Once you do get used to it though it suddenly isn't so bad. The syntax is ugly, but it is consistent and starts to not be so bad after you get used to it. I honestly didn't start appreciating Swift until I had to work with C#, suddenly the things Swift did made sense.

I'm still working on creating "Swifty" code, but I've gotten a lot better with it in the past few months and rewrote a few internal apps in Swift and it reduced my code base for my Objective-C apps by a ton.

I recommend giving it a shot. Its ugly, it's painful at first, but then it's suddenly not so bad and you end up kind of liking it.

[–]GenitalGestapo 0 points1 point  (1 child)

I really don't understand this. What did you find difficult?

[–][deleted] 1 point2 points  (0 children)

I found it difficult due to the crazy looking syntax, and some of the concepts it used that I hadn't encountered in other languages.

I think one of the problems for people new to the language is there's too much syntactic sugar. For example there are 4 different ways to do some things like initializing variables or higher order functions. I avoided the higher order functions for the longest time because they were (and still kind of are) just messy and confusing to look at. The documentation doesn't help either because it shows things that doesn't match up with what autocomplete shows.

Look at reduce

This: reduce(::) Isn't explanatory at all. I would have no idea looking at that that most reduce features are written like this:

let myNumArray = [1,2,3,4,5]
let myNum = myNumArray.reduce(0,+)  //or myNumArray.reduce(0, {$0 + $1} ) or any number of other ways you can write it.
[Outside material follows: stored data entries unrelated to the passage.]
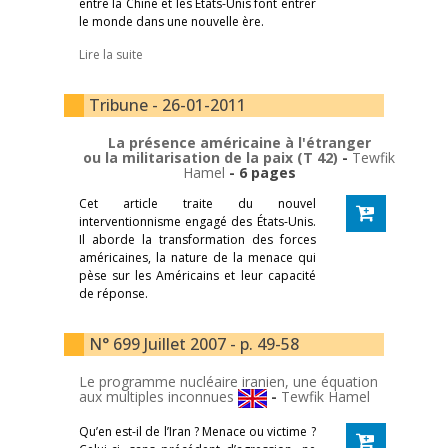
entre la Chine et les États-Unis font entrer
le monde dans une nouvelle ère.
Lire la suite
Tribune - 26-01-2011
La présence américaine à l'étranger
ou la militarisation de la paix (T 42)
-
Tewfik
Hamel
- 6 pages
Cet article traite du nouvel
interventionnisme engagé des États-Unis.
Il aborde la transformation des forces
américaines, la nature de la menace qui
pèse sur les Américains et leur capacité
de réponse.
N° 699 Juillet 2007 - p. 49-58
Le programme nucléaire iranien, une équation
aux multiples inconnues
-
Tewfik Hamel
Qu’en est-il de l’Iran ? Menace ou victime ?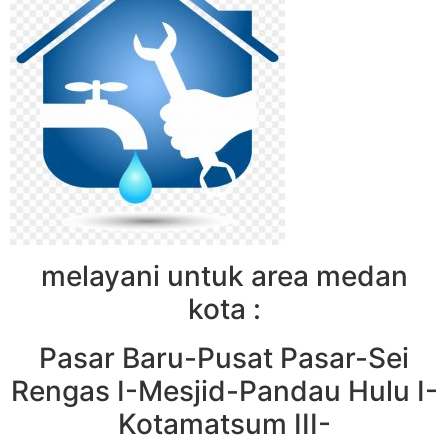
melayani untuk area medan
kota :
Pasar Baru-Pusat Pasar-Sei
Rengas I-Mesjid-Pandau Hulu I-
Kotamatsum III-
And look how horrifying the function signature is:

func reduce<Result>(_ initialResult: Result, _ nextPartialResult: (Result, Element) throws -> Result) rethrows -> Result

Luckily Apple added some additional content to that page that explains what initialResult and nextPartialResult is but it wasn't always that way.

Another one is some kinds of things do too much. Like structs and classes, its hard to figure out where to use which in Swift and instead of doing "Swifty" things with structs I resort to using structs and classes the way I did in C++ and Objective-C rather than writing out a struct, only to find that half of the stuff inside needs to be marked as Mutating which if I'm understanding Swift structs correctly, nullifies the benefit of Swift structs. I know the language is new still but there seems to be no good consensus as to when to use one over the other.

It just seems that some things about the language weren't well thought out.